Soviets, Japanese Stumble Over Islands

THE occasion is surely momentous. President Mikhail Gorbachev is the first head of the Soviet Union, or of the Russian Empire for that matter, to visit Tokyo. The cherry blossom festival is in glory; but politically, the sky is gray. After a year and a half of exhaustive preparation to rule out unpleasant surprises, portfolios bulge with agreements and other documents ready for signature to show that the trip will have been worthwhile. Both sides want most to sign a peace treaty, at last formally ending the war between them; however, there is no sign that they have budged the final obstacle, the so-called Kurile Islands problem. This issue, bizarre in its origin, is a puzzling anachronism, an exercise in old Soviet thinking with Gor bachev defeating himself.

It all began at the Yalta conference, February 1945. The Western allies had been through a bad winter in Europe, the United States faced a bloody campaign against the Japanese home islands, the atomic bomb was only a project. They wanted Stalin to join the war in the Pacific and were willing to pay him for it - at the expense of China and Japan. Among the spoils he demanded was the Kurile chain of islands between Japan's Hokkaido and the Kamchatka peninsula. President Franklin D. Roosevelt raised no obj ection, on the mistaken assumption that Japan had seized the Kuriles from Russia. In fact, Russia had ceded them in an exchange of territory a century before.
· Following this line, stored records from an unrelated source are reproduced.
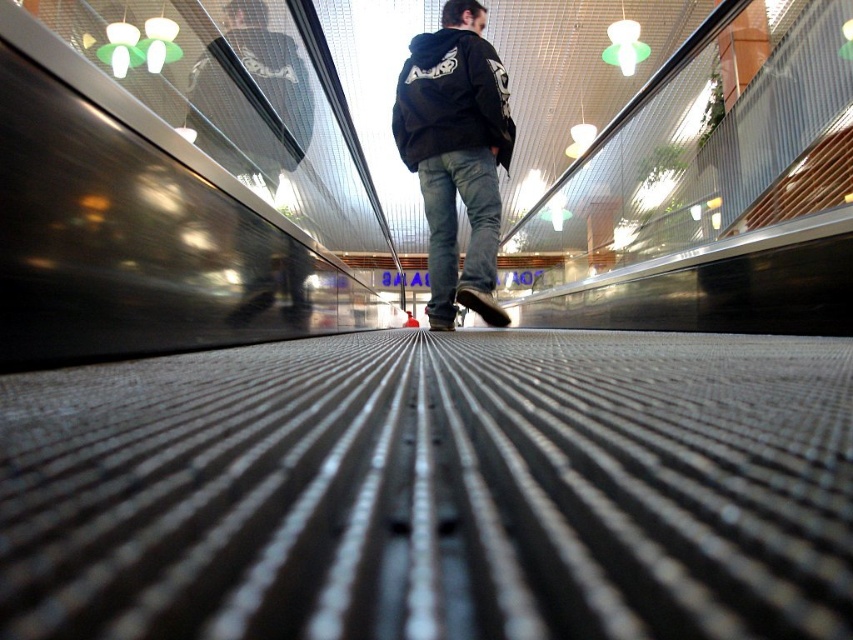 You are standing on a moving walkway and see a person wearing a black cotton hoodie at center and denim at center. If you want to hand them a small item, can you reach them while staying in place?

The black cotton hoodie at center and denim at center are 17.71 inches apart, so if you stay in place on the moving walkway, you can likely reach them with your arm extended since the distance is within typical arm reach.

You are standing on the moving walkway shown in the image. You notice two points marked on the surface. The first point is at coordinates point [448,84], and the second point is at coordinates point [467,182]. Which point is closer to your eyes?

Point [448,84] is closer to the camera than point [467,182].

You are standing on a moving walkway and see two hoodies in front of you. The first is a black matte hoodie at center and the second is a black cotton hoodie at center. Which one is closer to you?

The black matte hoodie at center is closer to you than the black cotton hoodie at center since the distance between them is 5.10 inches. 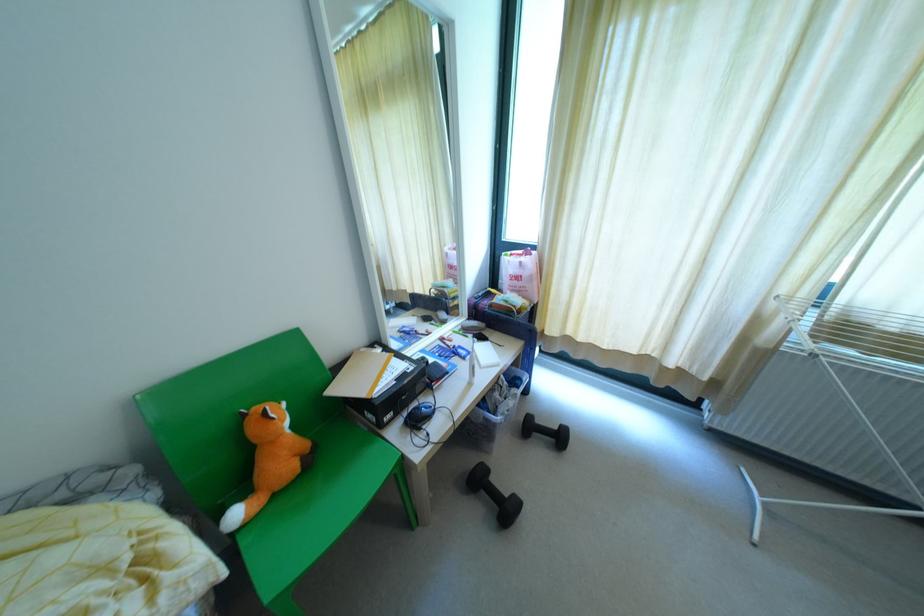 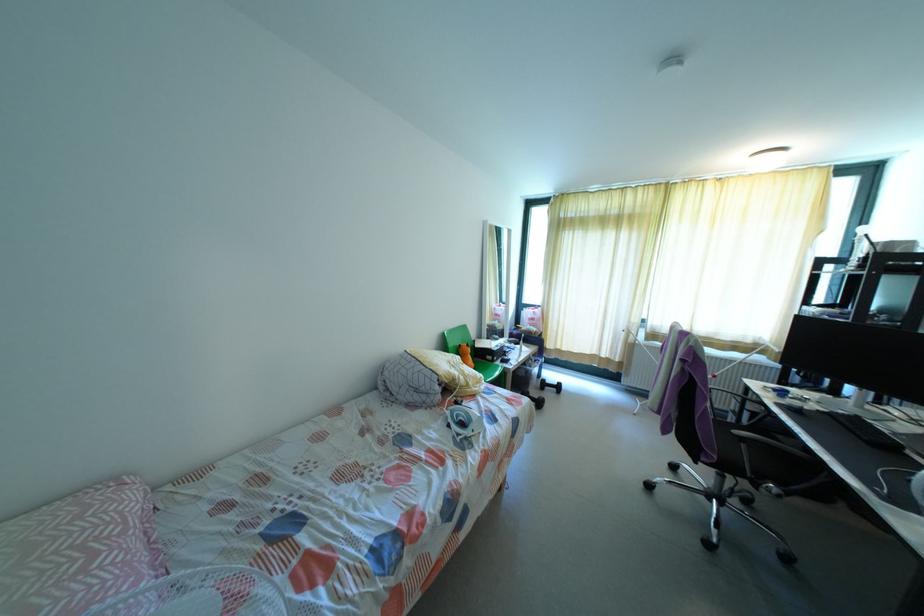 Find the pixel in the second image that matches [517,277] in the first image.

(531, 318) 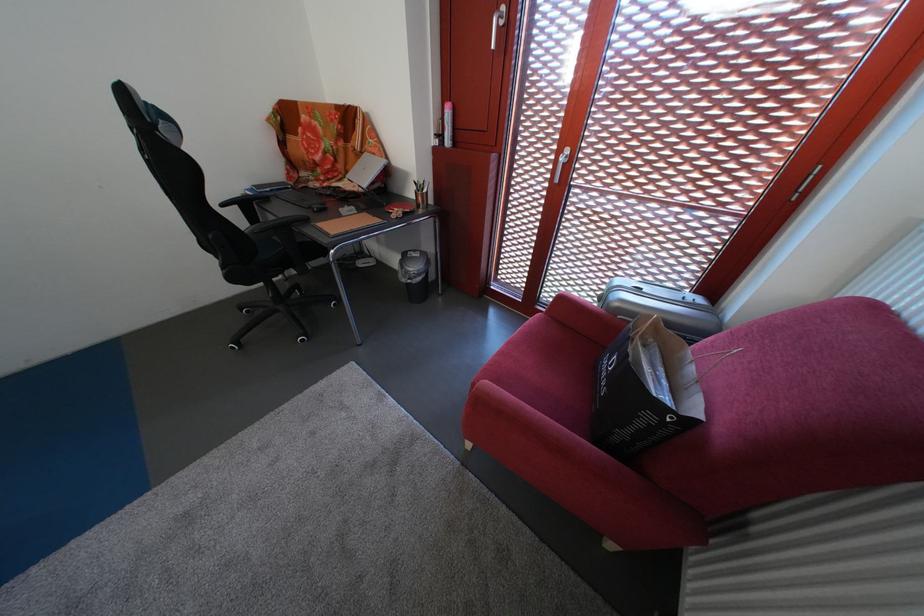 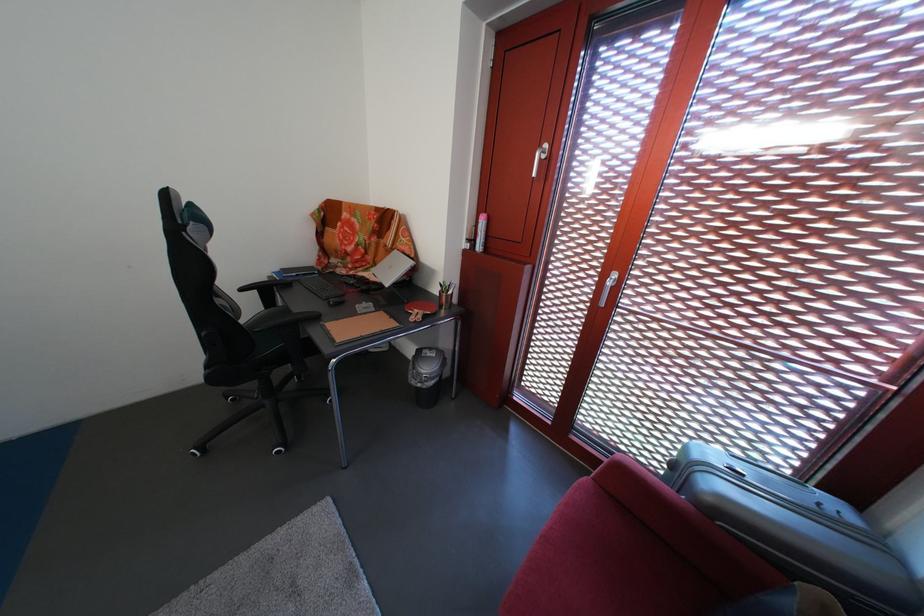 Where in the second image is the point corresponding to pixel 415 286 from the first image?

(424, 389)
Another oversight was to let the Soviets also occupy four small islands adjacent to Hokkaido which had never been anything but Japanese. By the time Washington woke up, Moscow had expelled the Japanese population, colonized the four islands with Russians, fortified them, and declared the case closed. For Japan, the case has remained painfully open, an irredentist demand for the return of its "Northern Territories." The dispute has blocked restoration of full political, which means also economic, relations between the two.

One can easily imagine why Stalin and his military, in the pre-nuclear, pre-electronic age, should want all the islands. They help to protect the great naval bases of Vladivostok and Petropavlovsk. They enclose the Sea of Okhotsk as a pool for nuclear missile submarines. Japan's four specifically control what is said to be the deepest, safest submarine channel to the Pacific Ocean.

In 1955, Khrushchev gave up bases in Finland, ended the occupation of eastern Austria and dropped the assumed right to browbeat Yugoslavia in order to revive diplomatic contact with the outside world. Gorbachev has gone further, withdrawing from Germany and Eastern Europe because the cost of remaining was too high while economic help and prestige could be gained by leaving. In the Far East, he is reducing military manpower and offensive weapons without audible complaint from his generals. Tension on the long border with China is much relaxed, the special, sinister tie with North Korea appears to have been cut. Soviet operations from the huge Cam Ranh Bay base in Vietnam are greatly curtailed. Gorbachev is sounding the inspirational call for a great Asia-Pacific summit meeting to "transform the heavily militarized region into a zone of stability, good neighborliness, and cooperation." He should be the first to see that the precondition for this is normal relations with Japan. Yet, the Kremlin has ensured t hat the US-Japan security treaty with its massive and intimate defense commitments remains actively in force.

Gorbachev feels the need for Japanese trade and investment. He advocates joint ventures and advertises a free enterprise zone in Nakhodka, a major port near Vladivostok. He appears unaware that Japanese business sees little opportunity in the current Soviet economic chaos. In any case, Japan, Inc., will not steer capital to the Soviet Union as long as the Northern Territories issue is a thorn in its flesh.

The Japanese are eager for a peace treaty now and feel that Soviet weakness signals a chance; but the Kremlin has shot down the many trial balloons floated from Tokyo in the past year about the return of even two of the four islands. The closest thing to hints emanating from Moscow is that it will not accept Japan's territorial conditions but that change is possible - as the culmination of a long process of expanded relations, possibly including demilitarization.

Thirty-five years ago, Moscow offered to hand back the two smallest islands as part of a peace treaty. Japan refused and the offer has never been repeated. As Gorbachev's visit begins, the only thing clear is his need and Japan's desire for a peace settlement. How they square the contradictory terms remains to be seen.